Llama.cpp Build and Usage Tutorial

Llama.cpp is a lightweight and fast implementation of LLaMA (Large Language Model Meta AI) models in C++. It is designed to run efficiently even on CPUs, offering an alternative to heavier Python-based implementations.

1. Prerequisites

Before you start, ensure that you have the following installed:

  • CMake (version 3.16 or higher)
  • A C++ compiler (GCC, Clang, MSVC)
  • git (for cloning the repository)

Installing Dependencies

For Linux/macOS, you can install these dependencies via package managers like apt or brew. On Windows, ensure you have the necessary tools through Visual Studio or MinGW.

Linux (Ubuntu/Debian)

sudo apt update
sudo apt install cmake g++ git

macOS (using Homebrew)

brew install cmake gcc git

2. Cloning the Repository

First, clone the llama.cpp repository from GitHub:

git clone https://github.com/ggerganov/llama.cpp.git
cd llama.cpp

3. Building llama.cpp

3.1 Create Build Directory

Create a directory for building the project:

mkdir build
cd build

3.2 Run CMake

Run cmake to configure the build:

cmake ..

3.3 Compile the Code

Once the configuration is done, compile the project:

make -j

4. Download the LLaMA Model Weights

After building, you need to have the LLaMA model weights. These are typically large files (multiple GBs), so you may need to download them from Meta’s official model release or other repositories where the weights are shared.

Steps: Download the LLaMA model weights (such as the 7B, 13B, etc.). Extract the weights and place them in the correct folder (for example, ./models/). Note: Make sure you comply with the terms of service for downloading the model weights.

e.g.

wget https://huggingface.co/Qwen/Qwen2-0.5B-Instruct-GGUF/resolve/main/qwen2-0_5b-instruct-q4_k_m.gguf
mkdir ~/models
mv qwen2-0_5b-instruct-q4_k_m.gguf ~/models

5. Running llama.cpp

Once the build is successful, you can run the model using the compiled executable.

5.1 Running the Model with a Text Prompt

The llama.cpp repository typically includes an example executable. For example, you can run it like this:

./bin/llama-cli -m ~/models/qwen2-0_5b-instruct-q4_k_m.gguf -p "Hello, what's your name?" -n 128

Where:

-m specifies the model path. -p specifies the text prompt you want to generate from the model. -n specifies the output token length. This command will load the model, perform inference, and print the output of the model’s response to the given prompt.

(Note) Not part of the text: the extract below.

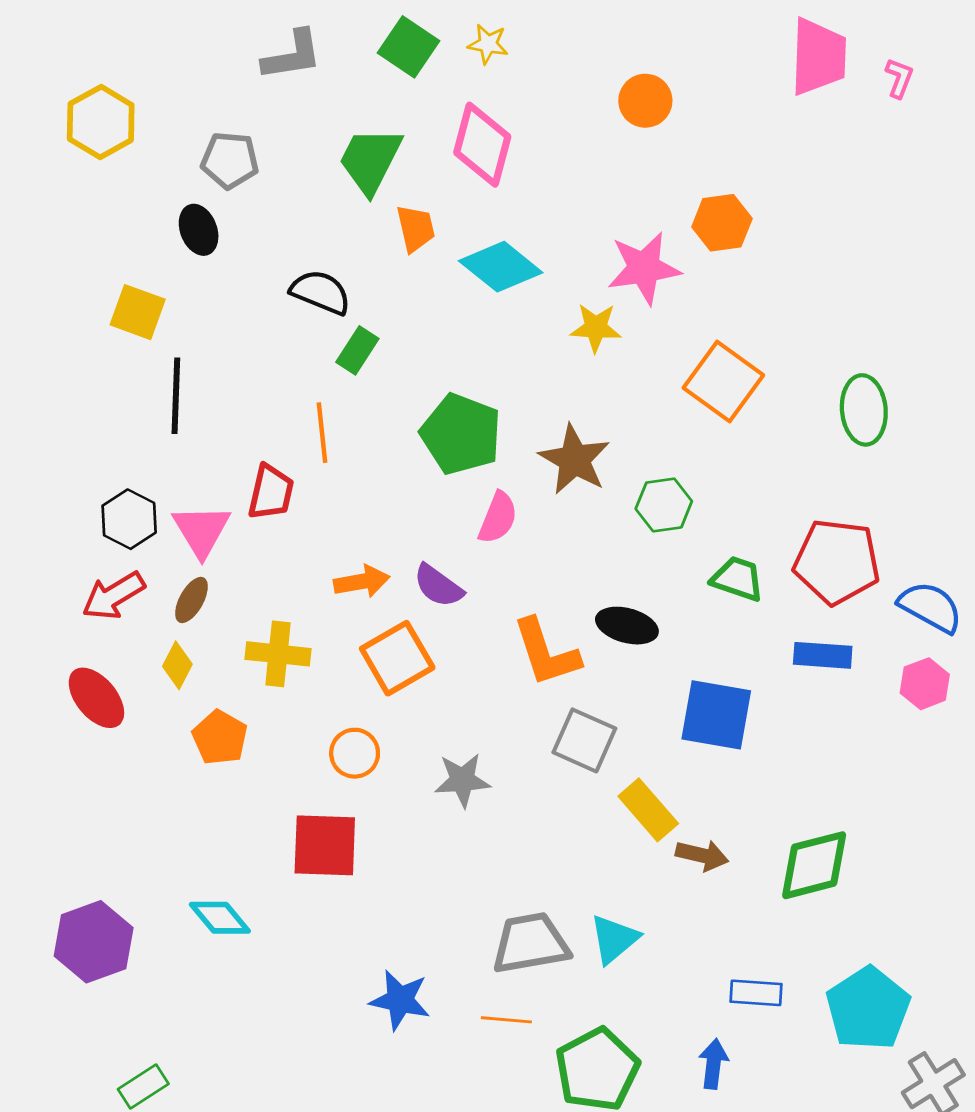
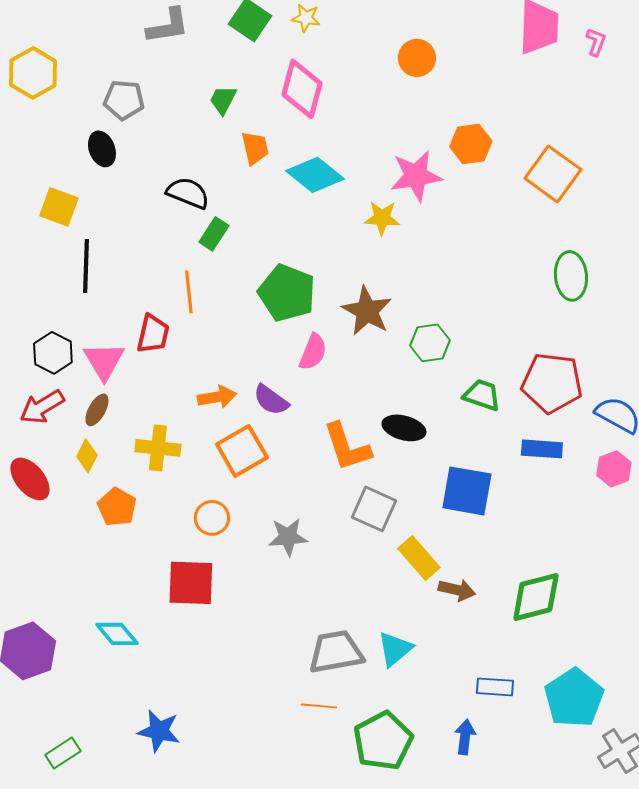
green trapezoid: (370, 160) -> (223, 100), size x0.6
orange square: (723, 382) -> (553, 174), moved
blue star: (400, 1000) -> (159, 731), moved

5.2 Running with Additional Options

There are other options you can use for advanced configuration:

-t: Number of CPU threads to use (useful when OpenMP is enabled). -ngl: Use a GL-style format for model files (for compatibility reasons). -p: Prompt for the model. Example Command

./main -m ~/models/qwen2-0_5b-instruct-q4_k_m.gguf  -t 4 -p "What is the weather today?"

In this example:

The model is 7B. The number of threads is 4. The prompt is asking about the weather.

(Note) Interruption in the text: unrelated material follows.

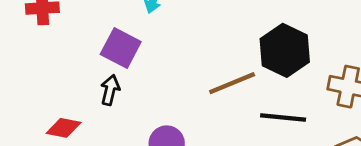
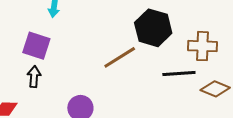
black line: (283, 118) -> (179, 73), moved

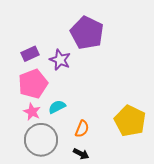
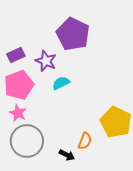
cyan semicircle: (57, 107) -> (61, 83), moved
orange semicircle: (82, 129) -> (85, 141), moved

5.3 Running with batched-bench

To check LLM inference performance with different batch size:

Example Command

./bin/llama-batched-bench -m ~/models/qwen2-0_5b-instruct-q4_k_m.gguf  -npp 128 -ntg 128 -npl 1,2,4

Output is like below

|    PP |     TG |    B |   N_KV |   T_PP s | S_PP t/s |   T_TG s | S_TG t/s |      T s |    S t/s |
|-------|--------|------|--------|----------|----------|----------|----------|----------|----------|
|   128 |    128 |    1 |    256 |    0.090 |  1429.62 |    1.692 |    75.63 |    1.782 |   143.67 |
|   128 |    128 |    2 |    512 |    0.171 |  1499.20 |    2.846 |    89.94 |    3.017 |   169.70 |
|   128 |    128 |    4 |   1024 |    0.338 |  1513.83 |    4.948 |   103.48 |    5.286 |   193.72 |

S_PP t/s is prompt process speed (token per second), S_TG t/s is token generation speed (token per second).

6. Common Issues and Troubleshooting

Model loading issues: Ensure that the model file is located in the correct directory and is properly formatted.

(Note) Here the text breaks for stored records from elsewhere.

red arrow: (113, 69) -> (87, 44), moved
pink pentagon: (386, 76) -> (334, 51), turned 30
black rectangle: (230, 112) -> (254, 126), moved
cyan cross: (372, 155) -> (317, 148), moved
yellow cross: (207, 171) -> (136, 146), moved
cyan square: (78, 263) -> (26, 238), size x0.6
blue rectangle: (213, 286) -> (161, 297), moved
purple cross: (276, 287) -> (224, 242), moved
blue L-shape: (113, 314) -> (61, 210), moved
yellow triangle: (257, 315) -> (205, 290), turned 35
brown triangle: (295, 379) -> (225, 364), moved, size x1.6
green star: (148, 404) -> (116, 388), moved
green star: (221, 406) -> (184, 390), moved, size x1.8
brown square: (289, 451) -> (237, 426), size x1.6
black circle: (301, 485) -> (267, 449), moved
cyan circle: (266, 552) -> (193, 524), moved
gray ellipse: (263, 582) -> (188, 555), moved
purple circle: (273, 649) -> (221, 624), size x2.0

Out of memory (OOM): If the model is too large for your available memory, you may need to use a smaller model or run on a machine with more resources.

7. Optimizations

You can optimize llama.cpp for different use cases by adjusting the build options:

Use specific compiler flags for your platform to optimize for performance. For example, on Linux you might want to use -O3 optimization to speed up compilation and execution:

cmake -DCMAKE_CXX_FLAGS="-O3" ..

8. Conclusion

This guide covers the basics of setting up and using llama.cpp. After following these steps, you should be able to build and run LLaMA models efficiently on your machine using this C++ implementation.

If you have any further questions or run into issues, checking the official GitHub repository for updates or opening an issue might help!